---
name: dsa-foundations
description: "Big-O complexity analysis, recursion, foundational data structures, and problem decomposition for engineers without a formal CS background. Use when: analyzing algorithm complexity, performing Big-O analysis, selecting data structures, reviewing code for structural efficiency, teaching recursion fundamentals, or explaining time and space trade-offs."
---

# DSA Foundations

## When to Use

- Explaining or evaluating time and space complexity of any algorithm
- Choosing between data structure options (array vs. hash map vs. set)
- Teaching or reviewing recursion and its relationship to the call stack
- Decomposing an unfamiliar problem into known sub-problems
- Reviewing code for structural inefficiency (nested loops, redundant scans)

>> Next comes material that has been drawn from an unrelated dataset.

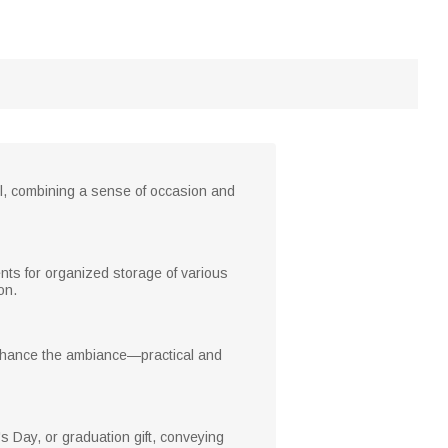
ul, combining a sense of occasion and
nts for organized storage of various
on.
enhance the ambiance—practical and
s Day, or graduation gift, conveying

## Computational Complexity (Big-O)

Big-O notation describes the **worst-case growth rate** of an algorithm as input size *n* grows.

### Common Complexities

| Notation | Name | Example |
|----------|------|---------|
| O(1) | Constant | Dictionary key lookup, array index access |
| O(log n) | Logarithmic | Binary search, balanced BST operations |
| O(n) | Linear | Single loop scan, `List<T>.Contains()` |
| O(n log n) | Linearithmic | Merge sort, `OrderBy()` in LINQ |
| O(n²) | Quadratic | Nested loops, naive duplicate detection |
| O(2ⁿ) | Exponential | Recursive subset enumeration |

### Space Complexity

Space complexity measures **auxiliary memory** allocated by an algorithm — not the input size itself.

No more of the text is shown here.